Information sessions opened this month for court partners interested in hosting cohorts of legal technologists and designers to improve access to justice.

Jason Tashea headshot
Jason Tashea

The new Judicial Innovation Fellowship program at Georgetown Law is being led by founding director Jason Tashea, an #A2JHero who I had the pleasure of working with while I was at the ABA Journal and recently had a chance to interview on the latest episode of LSC’s “Talk Justice” podcast.

We spoke about how the JIF program aims to develop processes and solutions at the court level that can be replicated, scaled and shared with state, local and tribal courts across the country. This approach to learning and scaling is one reason fellows won’t be paired with a single judge but instead will serve at the court level and be able to “level up” innovation already happening. Jason said, “We don’t want anything to be so discrete or so bespoke that it lives or dies at a specific courthouse.”

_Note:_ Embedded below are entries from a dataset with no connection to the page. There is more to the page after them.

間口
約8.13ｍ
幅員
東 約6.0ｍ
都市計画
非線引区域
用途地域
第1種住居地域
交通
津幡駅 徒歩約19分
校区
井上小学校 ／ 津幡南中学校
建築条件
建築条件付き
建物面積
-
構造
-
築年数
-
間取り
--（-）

The JIF program takes an impressively holistic approach, focusing on, as Jason says, “the plumbing of the courts,” agnostic as to whether matters are criminal or civil, an academic distinction without a difference at a tech capacity and infrastructure level.

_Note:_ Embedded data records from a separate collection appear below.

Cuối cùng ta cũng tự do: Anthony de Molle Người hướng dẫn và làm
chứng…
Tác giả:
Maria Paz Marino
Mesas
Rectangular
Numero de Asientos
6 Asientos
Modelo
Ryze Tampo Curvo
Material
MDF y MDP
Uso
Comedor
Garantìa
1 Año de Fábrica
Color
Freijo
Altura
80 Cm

“The reality is the shortcomings of both systems look very similar, and they impact the same communities, the disenfranchised, the marginalized, in our communities,” Jason noted. At its core, criminal/civil file types don’t matter. So when it comes to data captures and useful features such as text messages/reminders, the issue is less a civil/criminal justice one but rather an economic, racial and gender justice issue.

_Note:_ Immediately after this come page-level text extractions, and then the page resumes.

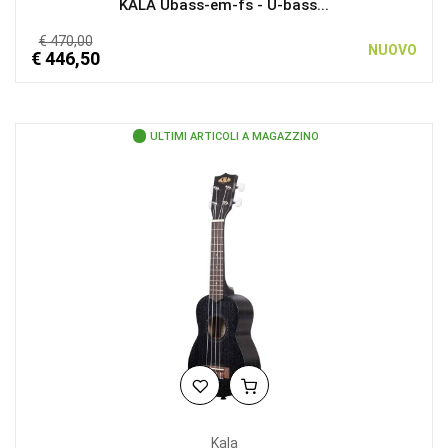
KALA Ubass-em-fs - U-bass...
€ 470,00
NUOVO
€ 446,50
ULTIMI ARTICOLI A MAGAZZINO
Kala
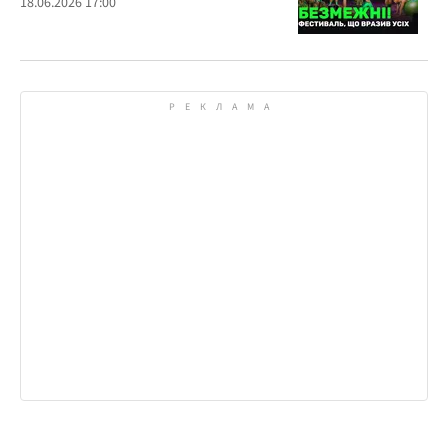
18.06.2026 17:00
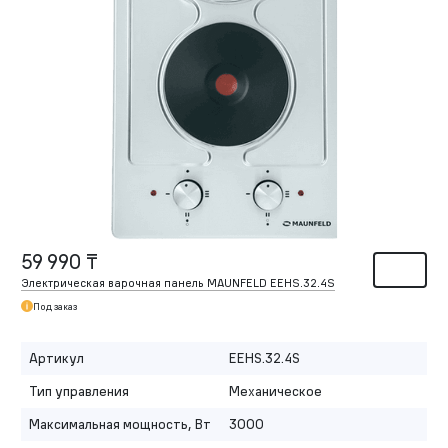
59 990 ₸
Электрическая варочная панель MAUNFELD EEHS.32.4S
Под заказ
Артикул
EEHS.32.4S
Тип управления
Механическое
Максимальная мощность, Вт
3000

Also impressive? How quickly this project went from concept to reality. The concept began as a whitepaper in February 2002, launched the following November, and applications began on Jan. 11. The initial cohort is scheduled to be in place by September 2023. As of the time of the podcast discussion, Jason had seen interest from over 100 court staff and technologies.

I look forward to following along as the cohorts develop and what I hope will be some key informational maps for courts and justice innovation advocates over the coming months and years. And I look forward to seeing some friendly competition develop in this space, with more resources, money and attention to improving access to justice for all.